India protests against proposed Pak-China bus service via PoK

India protests against proposed Pak-China bus service via PoK

India protests against proposed Pak-China bus service via PoK

In response, Pakistan's closest ally China promised "to provide support and help to the best of its ability" for Islamabad's economic woes, Reuters reports, adding, "Pakistan's foreign reserves have plunged 42 percent since the start of the year and now stand at about $7.8 billion, or less than two months of import cover". The project is meant to modernise Pakistani infrastructure and bolster the country economy by building various transportation networks, energy projects and special economic zones.

"Therefore, any such bus service through Pakistan-occupied Jammu and Kashmir will be a violation of India's sovereignty and territorial integrity", Kumar said.

A loan of United States dollars 1.5 billion is also expected to be offered, along with an additional package of USD three billion for the China-Pakistan Economic Corridor (CPEC), the report said. Some of these loans have been granted under Xi's ambitious "Belt and Road" connectivity project.

"In 2017, Prime Minister Narendra Modi had said that it is only by respecting the autonomy of countries involved, there can be regional connectivity and avoid differences and disorientation". He said we desire to learn from the experiences and successes of China in different sectors.

It is also seeking new loans from Saudi Arabia and China.

The Pakistani side is willing to reinforce communication and coordination in multilateral affairs with China, Khan added.

Pakistan Finance Minister Asad Umar, who is accompanying Mr Khan, earlier told media in Islamabad that his government's strategy was to seek loans from multiple sources instead of asking the International Monetary Fund (IMF) alone to plug the entire gap in the country's financing needs.

India opposes the project because the creation of the corridor envisages Chinese and Pakistani economic activity in the Gilgit-Baltistan area of the disputed Jammu and Kashmir region.

His visit here was regarded as significant as it is taking place amid critical remarks made by some ministers in Khan's Cabinet on the CPEC which had caused consternation among Chinese leaders considering the "all-weather" relations.

From Beijing's point of view, Pakistan's criticism of the project was a shocker, especially after China's takeover of Sri Lanka's Hambantota port on a 99-year lease as a debt swap.

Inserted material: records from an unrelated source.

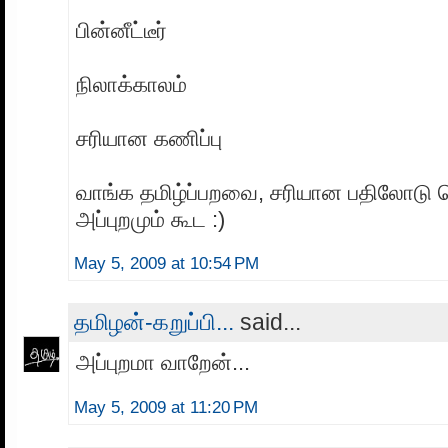
பின்னீட்டீர்
நிலாக்காலம்
சரியான கணிப்பு
வாங்க தமிழ்ப்பறவை, சரியான பதிலோடு 
அப்புறமும் கூட :)
May 5, 2009 at 10:54 PM
தமிழன்-கறுப்பி...
said...
அப்புறமா வாறேன்...
May 5, 2009 at 11:20 PM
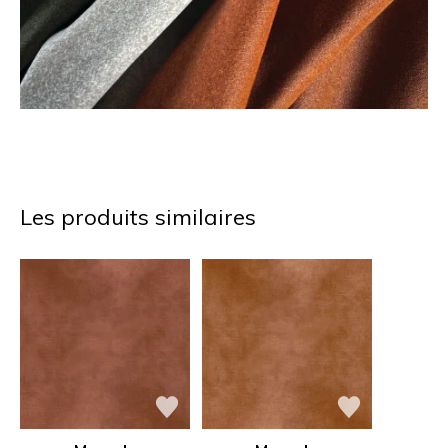
Les produits similaires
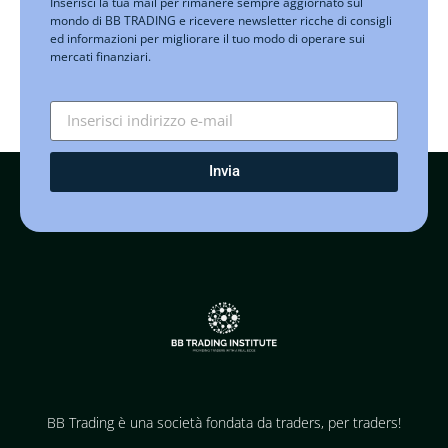
Inserisci la tua mail per rimanere sempre aggiornato sul
mondo di BB TRADING e ricevere newsletter ricche di consigli
ed informazioni per migliorare il tuo modo di operare sui
mercati finanziari.
Invia
BB Trading è una società fondata da traders, per traders!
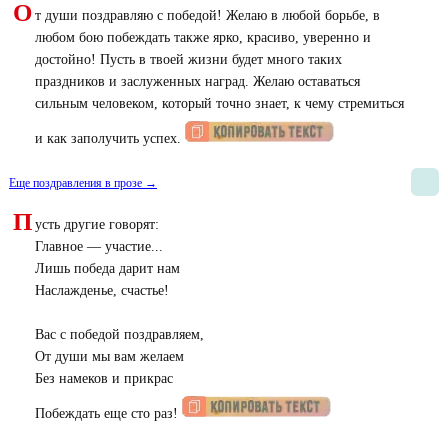
О
т души поздравляю с победой! Желаю в любой борьбе, в
любом бою побеждать также ярко, красиво, уверенно и
достойно! Пусть в твоей жизни будет много таких
праздников и заслуженных наград. Желаю оставаться
сильным человеком, который точно знает, к чему стремиться
и как заполучить успех.
Еще поздравления в прозе →
П
усть другие говорят:
Главное — участие...
Лишь победа дарит нам
Наслажденье, счастье!
Вас с победой поздравляем,
От души мы вам желаем
Без намеков и прикрас
Побеждать еще сто раз!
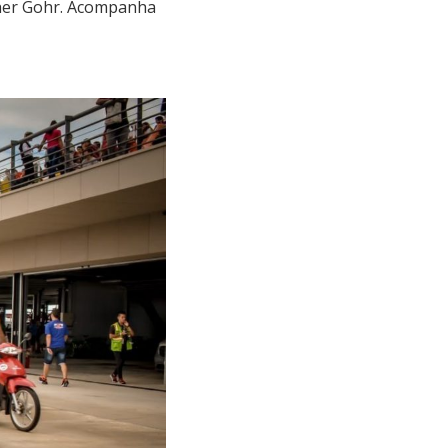
cher Gohr. Acompanha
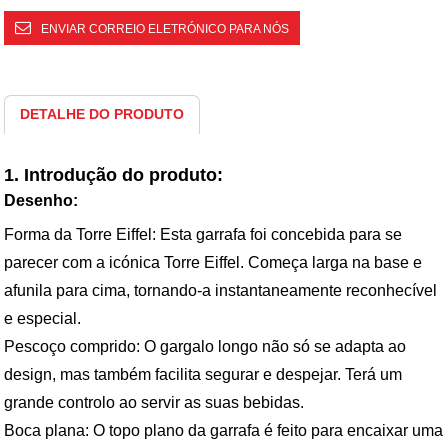
ENVIAR CORREIO ELETRÓNICO PARA NÓS
DETALHE DO PRODUTO
1. Introdução do produto:
Desenho:
Forma da Torre Eiffel: Esta garrafa foi concebida para se
parecer com a icónica Torre Eiffel. Começa larga na base e
afunila para cima, tornando-a instantaneamente reconhecível
e especial.
Pescoço comprido: O gargalo longo não só se adapta ao
design, mas também facilita segurar e despejar. Terá um
grande controlo ao servir as suas bebidas.
Boca plana: O topo plano da garrafa é feito para encaixar uma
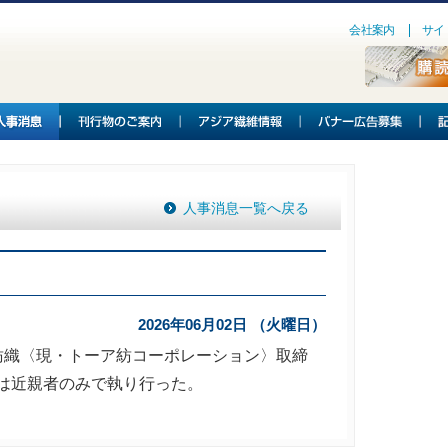
会社案内
サイ
人事消息一覧へ戻る
2026年06月02日 （火曜日）
紡織〈現・トーア紡コーポレーション〉取締
儀は近親者のみで執り行った。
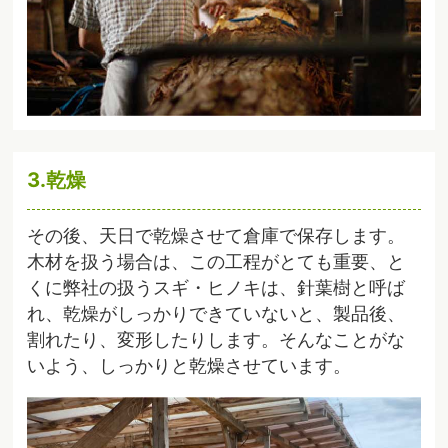
3.乾燥
その後、天日で乾燥させて倉庫で保存します。
木材を扱う場合は、この工程がとても重要、と
くに弊社の扱うスギ・ヒノキは、針葉樹と呼ば
れ、乾燥がしっかりできていないと、製品後、
割れたり、変形したりします。そんなことがな
いよう、しっかりと乾燥させています。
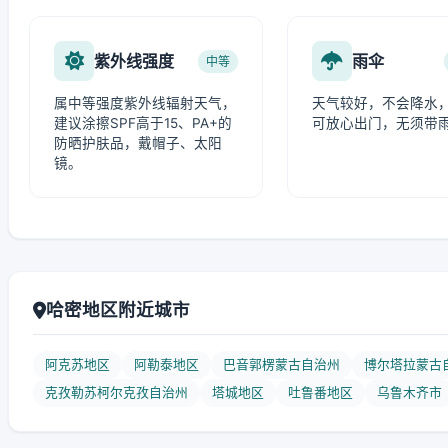
紫外线强度
雨伞
中等
属中等强度紫外线辐射天气，
天气较好，不会降水
建议涂擦SPF高于15、PA+的
可放心出门，无须带
防晒护肤品，戴帽子、太阳
镜。
哈密地区附近城市
阿克苏地区
阿勒泰地区
巴音郭楞蒙古自治州
博尔塔拉蒙古
克孜勒苏柯尔克孜自治州
塔城地区
吐鲁番地区
乌鲁木齐市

The Prime Minister, who left on a four-day official visit to China said that low crime was easy to check but tackling white collar crime needed speciality and expertise which Pakistan was struggling.

Khan is due to meet President Xi Jinping and attend the China International Import Expo in Shanghai.

Both foreign ministers underscored the importance of the Pakistan-China all-weather strategic cooperative partnership for shared future in the new era, the spokesman said.

The statements evoked serious concerns in China as the CPEC is the flagship project of President Xi's pet multi-billion BRI. He further said that India's objection would not change China's position on the Kashmir issue.